Problem requirements:
As the answer, return precisely the lines from the one containing "Bertha Alcalde Luján, confirmó" to the final line of the material below, inclusive, and omit every picture.

▬▬▬▬▬▬▬▬▬▬

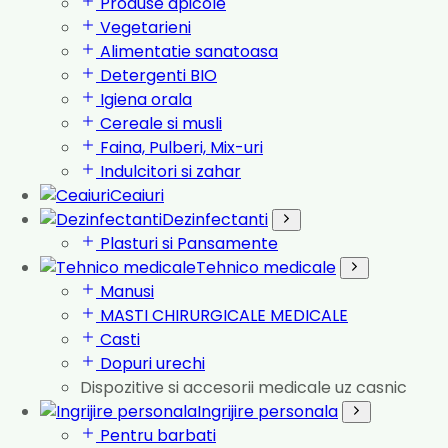
Produse apicole
Vegetarieni
Alimentatie sanatoasa
Detergenti BIO
Igiena orala
Cereale si musli
Faina, Pulberi, Mix-uri
Indulcitori si zahar
Ceaiuri
Dezinfectanti
Plasturi si Pansamente
Tehnico medicale
Manusi
MASTI CHIRURGICALE MEDICALE
Casti
Dopuri urechi
Dispozitive si accesorii medicale uz casnic
Ingrijire personala
Pentru barbati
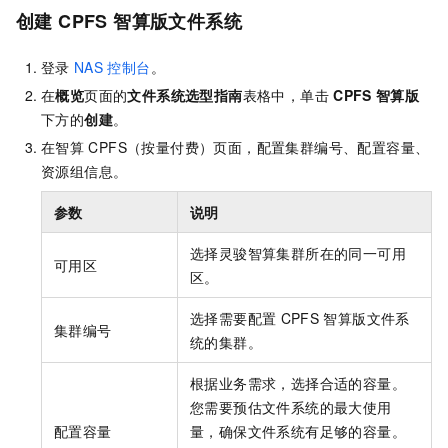
创建
CPFS
智算版文件系统
登录
NAS
控制台
。
在
概览
页面的
文件系统选型指南
表格中，单击
CPFS
智算版
下方的
创建
。
在智算
CPFS（按量付费）页面，配置集群编号、配置容量、
资源组信息。
参数
说明
选择灵骏智算集群所在的同一可用
可用区
区。
选择需要配置
CPFS
智算版文件系
集群编号
统的集群。
根据业务需求，选择合适的容量。
您需要预估文件系统的最大使用
配置容量
量，确保文件系统有足够的容量。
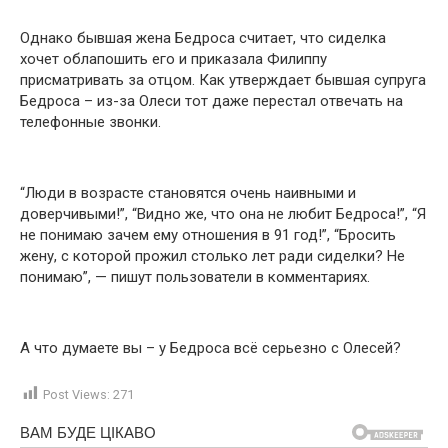
Однако бывшая жена Бедроса считает, что сиделка
хочет облапошить его и приказала Филиппу
присматривать за отцом. Как утверждает бывшая супруга
Бедроса – из-за Олеси тот даже перестал отвечать на
телефонные звонки.
“Люди в возрасте становятся очень наивными и
доверчивыми!”, “Видно же, что она не любит Бедроса!”, “Я
не понимаю зачем ему отношения в 91 год!”, “Бросить
жену, с которой прожил столько лет ради сиделки? Не
понимаю”, — пишут пользователи в комментариях.
А что думаете вы – у Бедроса всё серьезно с Олесей?
Post Views:
271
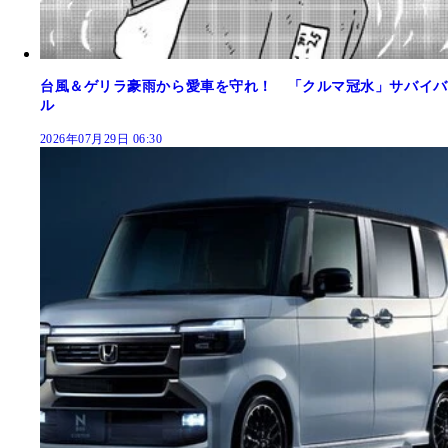
台風＆ゲリラ豪雨から愛車を守れ！ 「クルマ冠水」サバイバ
ル
2026年07月29日 06:30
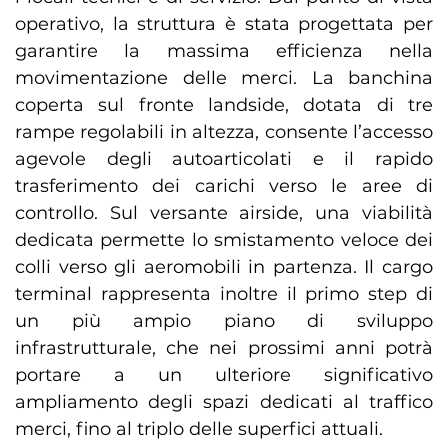
operativo, la struttura è stata progettata per
garantire la massima efficienza nella
movimentazione delle merci. La banchina
coperta sul fronte landside, dotata di tre
rampe regolabili in altezza, consente l’accesso
agevole degli autoarticolati e il rapido
trasferimento dei carichi verso le aree di
controllo. Sul versante airside, una viabilità
dedicata permette lo smistamento veloce dei
colli verso gli aeromobili in partenza. Il cargo
terminal rappresenta inoltre il primo step di
un più ampio piano di sviluppo
infrastrutturale, che nei prossimi anni potrà
portare a un ulteriore significativo
ampliamento degli spazi dedicati al traffico
merci, fino al triplo delle superfici attuali.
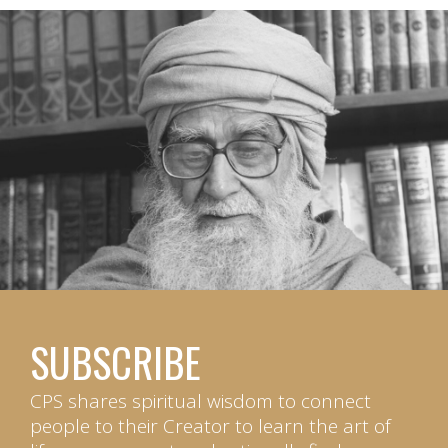
SUBSCRIBE
CPS shares spiritual wisdom to connect
people to their Creator to learn the art of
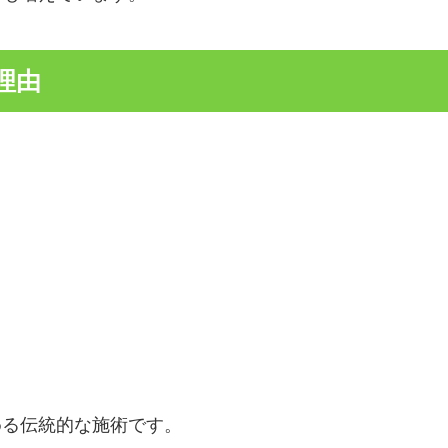
理由
。
める伝統的な施術です。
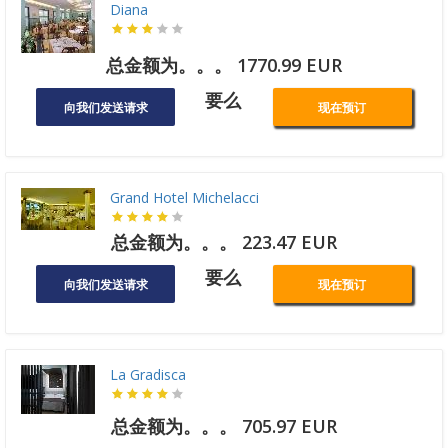
Diana
总金额为。。。 1770.99 EUR
要么
向我们发送请求
现在预订
Grand Hotel Michelacci
总金额为。。。 223.47 EUR
要么
向我们发送请求
现在预订
La Gradisca
总金额为。。。 705.97 EUR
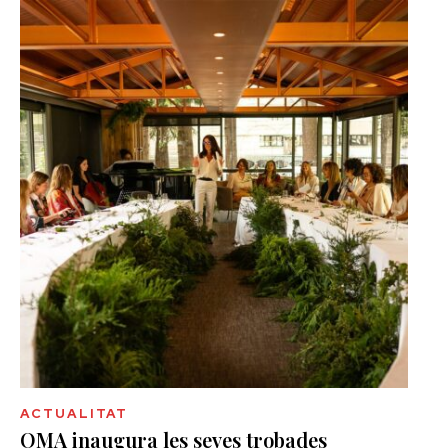
ACTUALITAT
OMA inaugura les seves trobades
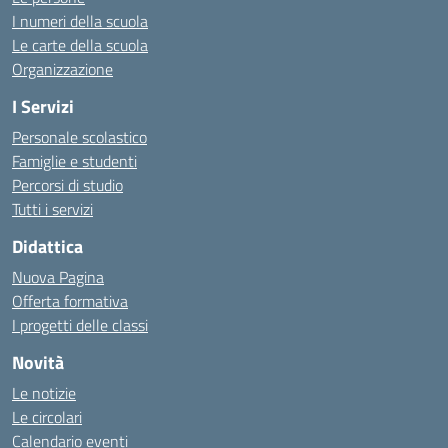
I numeri della scuola
Le carte della scuola
Organizzazione
I Servizi
Personale scolastico
Famiglie e studenti
Percorsi di studio
Tutti i servizi
Didattica
Nuova Pagina
Offerta formativa
I progetti delle classi
Novità
Le notizie
Le circolari
Calendario eventi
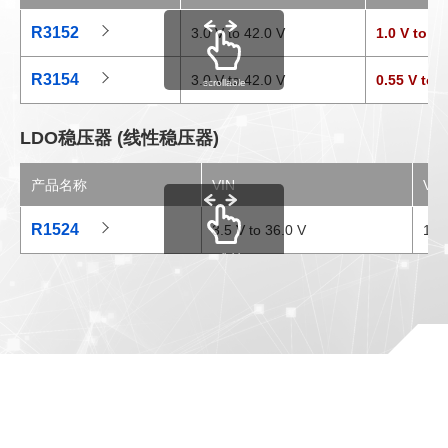
R3152
3.0 V to 42.0 V
1.0 V to 4.
R3154
3.0 V to 42.0 V
0.55 V to 3
scrollable
LDO稳压器 (线性稳压器)
产品名称
VIN
VO
R1524
3.5 V to 36.0 V
1.8 
scrollable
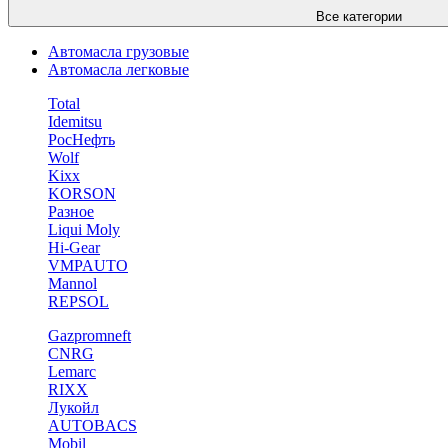
Все категории
Автомасла грузовые
Автомасла легковые
Total
Idemitsu
РосНефть
Wolf
Kixx
KORSON
Разное
Liqui Moly
Hi-Gear
VMPAUTO
Mannol
REPSOL
Gazpromneft
CNRG
Lemarc
RIXX
Лукойл
AUTOBACS
Mobil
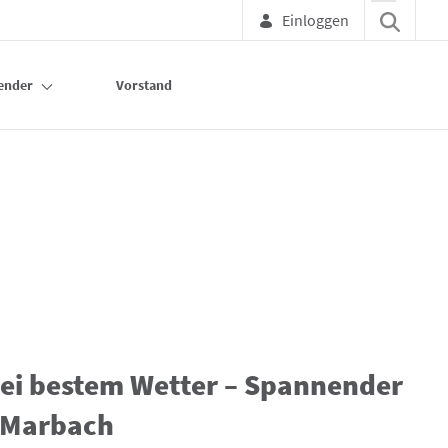
Einloggen
ender
Vorstand
ei bestem Wetter – Spannender
 Marbach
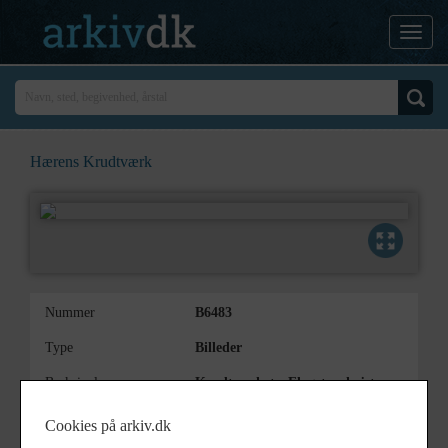
Hærens Krudtværk
Nummer
B6483
Type
Billeder
Beskrivelse
Krudtværket - Flaget er hejst,
banen er indviet. Indvielse af
skydebane. Flag, flagstang,
Cookies på arkiv.dk
mennesker, skur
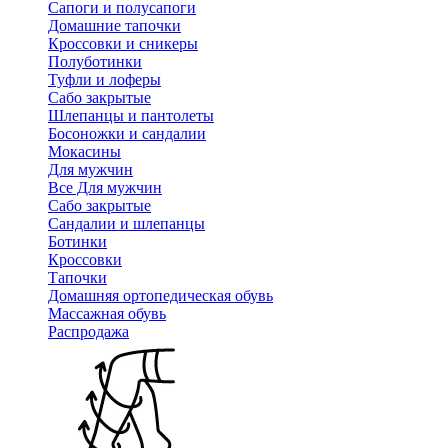
Сапоги и полусапоги
Домашние тапочки
Кроссовки и сникеры
Полуботинки
Туфли и лоферы
Сабо закрытые
Шлепанцы и пантолеты
Босоножки и сандалии
Мокасины
Для мужчин
Все Для мужчин
Сабо закрытые
Сандалии и шлепанцы
Ботинки
Кроссовки
Тапочки
Домашняя ортопедическая обувь
Массажная обувь
Распродажа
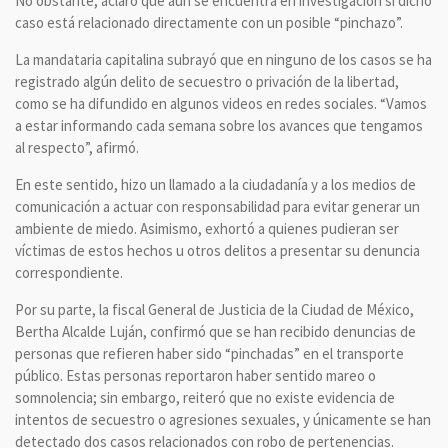
No obstante, aclaró que aún se encuentra en investigación si dicho
caso está relacionado directamente con un posible “pinchazo”.
La mandataria capitalina subrayó que en ninguno de los casos se ha
registrado algún delito de secuestro o privación de la libertad,
como se ha difundido en algunos videos en redes sociales. “Vamos
a estar informando cada semana sobre los avances que tengamos
al respecto”, afirmó.
En este sentido, hizo un llamado a la ciudadanía y a los medios de
comunicación a actuar con responsabilidad para evitar generar un
ambiente de miedo. Asimismo, exhortó a quienes pudieran ser
víctimas de estos hechos u otros delitos a presentar su denuncia
correspondiente.
Por su parte, la fiscal General de Justicia de la Ciudad de México,
Bertha Alcalde Luján, confirmó que se han recibido denuncias de
personas que refieren haber sido “pinchadas” en el transporte
público. Estas personas reportaron haber sentido mareo o
somnolencia; sin embargo, reiteró que no existe evidencia de
intentos de secuestro o agresiones sexuales, y únicamente se han
detectado dos casos relacionados con robo de pertenencias.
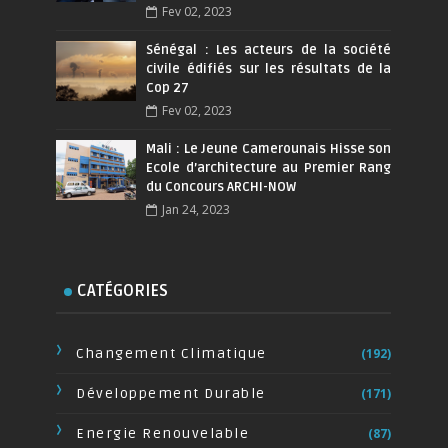
Fev 02, 2023
Sénégal : Les acteurs de la société
civile édifiés sur les résultats de la
Cop 27
Fev 02, 2023
Mali : Le Jeune Camerounais Hisse son
Ecole d’architecture au Premier Rang
du Concours ARCHI-NOW
Jan 24, 2023
CATÉGORIES
Changement Climatique
(192)
Développement Durable
(171)
Energie Renouvelable
(87)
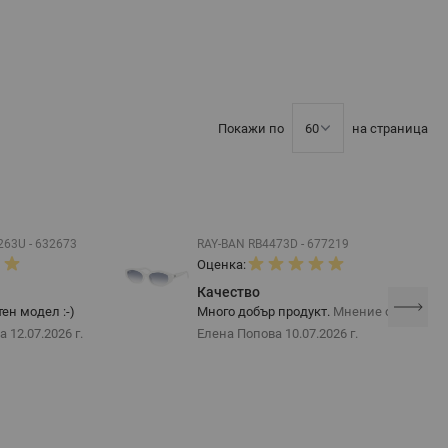
Покажи по
на страница
63U - 632673
RAY-BAN RB4473D - 677219
Оценка:
Качество
тен модел :-)
Много добър продукт.
Мнение от
на
12.07.2026 г.
Елена Попова
10.07.2026 г.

▬▬▬▬▬▬▬▬▬▬

Written solution:
Bertha Alcalde Luján, confirmó que se han recibido denuncias de
personas que refieren haber sido “pinchadas” en el transporte
público. Estas personas reportaron haber sentido mareo o
somnolencia; sin embargo, reiteró que no existe evidencia de
intentos de secuestro o agresiones sexuales, y únicamente se han
detectado dos casos relacionados con robo de pertenencias.
Fev 02, 2023
Sénégal : Les acteurs de la société
civile édifiés sur les résultats de la
Cop 27
Fev 02, 2023
Mali : Le Jeune Camerounais Hisse son
Ecole d’architecture au Premier Rang
du Concours ARCHI-NOW
Jan 24, 2023
CATÉGORIES
Changement Climatique
(192)
Développement Durable
(171)
Energie Renouvelable
(87)
Покажи по
на страница
63U - 632673
RAY-BAN RB4473D - 677219
Оценка:
Качество
тен модел :-)
Много добър продукт.
Мнение от
на
12.07.2026 г.
Елена Попова
10.07.2026 г.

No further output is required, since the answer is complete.